Mme Dupont décède sans héritiers connus. L'administration nationale doit publier des avis et conserver le patrimoine en attendant l'apparition d'éventuels héritiers. Par négligence, l'État ne publie pas les avis et laisse des biens se dégrader, puis vend un lot à bas prix. Quelques mois plus tard, le fils naturel de Mme Dupont se fait connaître et prouve son droit à la succession : il pourra demander à l'État des dommages et intérêts pour la perte de valeur du patrimoine due à l'omission des formalités.
- Condition d'omission : l'État a manqué à des formalités qui lui incombaient dans le cadre d'une succession.

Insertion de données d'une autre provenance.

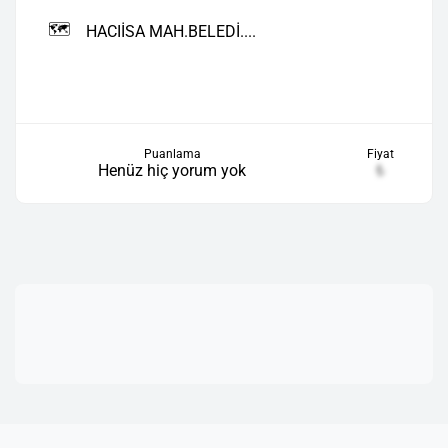
🗺️
HACIİSA MAH.BELEDİ....
Puanlama
Fiyat
Henüz hiç yorum yok
₺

- Existence d'héritiers : la réparation n'intervient que s'il s'en présente (des héritiers se manifestent).
- Lien de causalité : les héritiers doivent montrer que leur préjudice découle de l'omission de l'État.
- Réparation en responsabilité : l'État peut être condamné à indemniser (dommages et intérêts) les pertes subies par les héritiers.
- Preuve et montant : les héritiers doivent apporter la preuve du préjudice et en chiffrer le montant ; les règles générales de la responsabilité et de la prescription s'appliquent.